We got silly trying to remove our clothes while still zipped up tight in my sleeping bag. A little more laughter would likely have immobilized our bodies. It was that type of humor that rarely happens, but when it does, it paralyzes the human frame. Finally, Olivia gently pulled my face into hers and pushed me back just enough to crawl on top of me. Someway we managed to remove our clothes, allowing our bodies to touch. I felt her soft and tender legs move over my thighs. It was an indescribable sensation, one that drove our minds and bodies beyond sex, to that land of mystery and romance that few, I believe, ever know. Words could not describe it, it was something so much more than ‘making love.’ It was these times with Olivia, when we became one, that I came the closest to opening my mind to the idea of a Creator. Surely, if there was one, He, She, whatever it was, had made Olivia for me, and me for Olivia. There was no other match for either of us.
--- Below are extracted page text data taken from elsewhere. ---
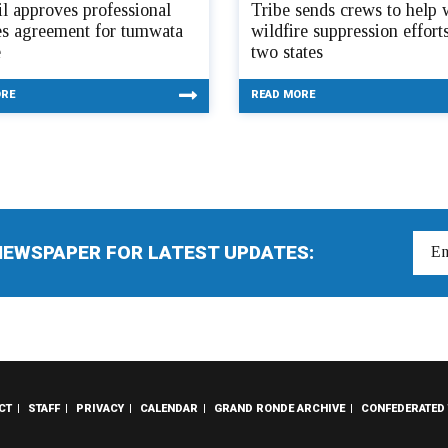
l approves professional
Tribe sends crews to help 
es agreement for tumwata
wildfire suppression efforts
e
two states
ORE
READ MORE
NEWSPAPER FOR LATEST UPDATES:
CT
STAFF
PRIVACY
CALENDAR
GRAND RONDE ARCHIVE
CONFEDERATED 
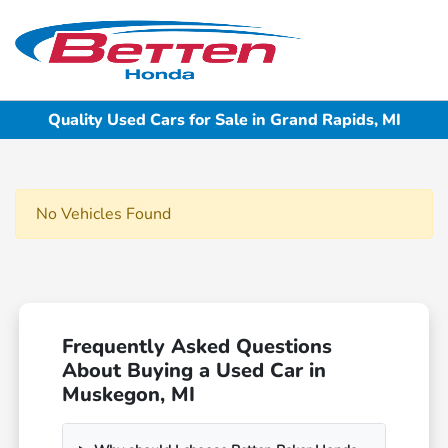
Sign In
Quality Used Cars for Sale in Grand Rapids, MI
No Vehicles Found
Frequently Asked Questions
About Buying a Used Car in
Muskegon, MI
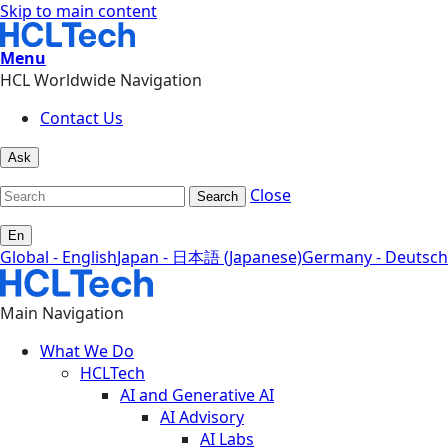
Skip to main content
Menu
HCL Worldwide Navigation
Contact Us
Ask
Close
Search
En
Global - English
Japan - 日本語 (Japanese)
Germany - Deutsch
Main Navigation
What We Do
HCLTech
AI and Generative AI
AI Advisory
AI Labs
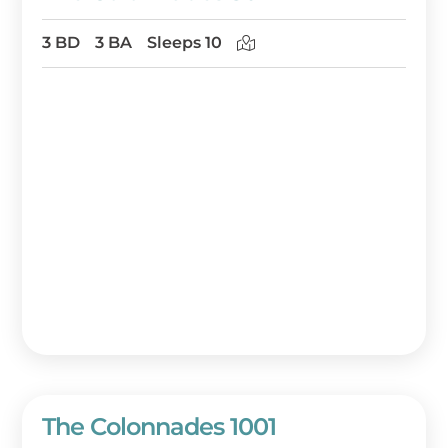
3 BD
3 BA
Sleeps 10
The Colonnades 1001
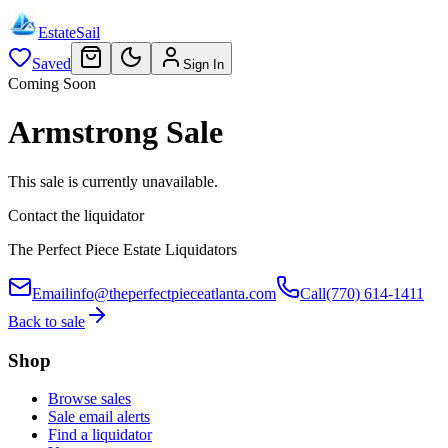
EstateSail
Saved
Sign In
Coming Soon
Armstrong Sale
This sale is currently unavailable.
Contact the liquidator
The Perfect Piece Estate Liquidators
Email
info@theperfectpieceatlanta.com
Call
(770) 614-1411
Back to sale
Shop
Browse sales
Sale email alerts
Find a liquidator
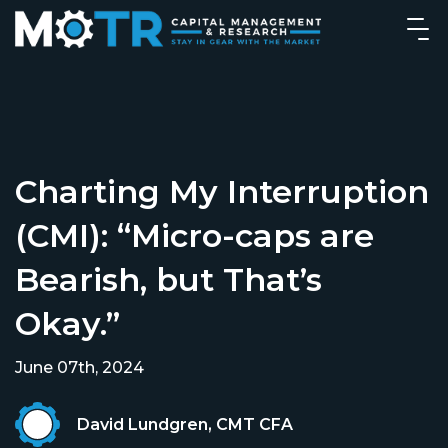
Charting My Interruption
(CMI): “Micro-caps are
Bearish, but That’s
Okay.”
June 07th, 2024
David Lundgren, CMT CFA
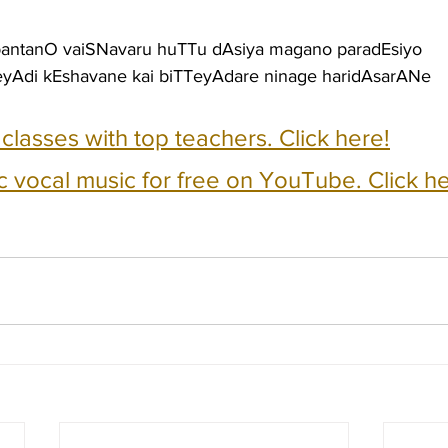
bantanO vaiSNavaru huTTu dAsiya magano paradEsiyo
eyAdi kEshavane kai biTTeyAdare ninage haridAsarANe
e classes with top teachers. Click here!
c vocal music for free on YouTube. Click he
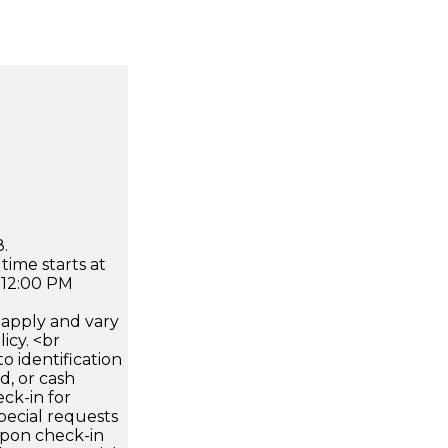
.
time starts at
 12:00 PM
apply and vary
icy. <br
 identification
d, or cash
ck-in for
pecial requests
 upon check-in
Once again Olivia wouldn’t spend the night. I drove her home, to Warren’s, at almost 2:00 a.m. When I returned, I carefully removed three long, silky blond hairs from the top of my sleeping bag, and placed them in one evidence bag, and in another, I inserted Olivia’s favorite pewter coffee cup she had drank hot chocolate from at midnight. I would have to craft a carefully believable story to respond to Olivia’s certain question that when she learned the cup I had bought her at the Gadsden Mall only two weeks ago was missing. I would be at the Boaz Post Office when it opened in the morning to overnight the two samples to Jerry.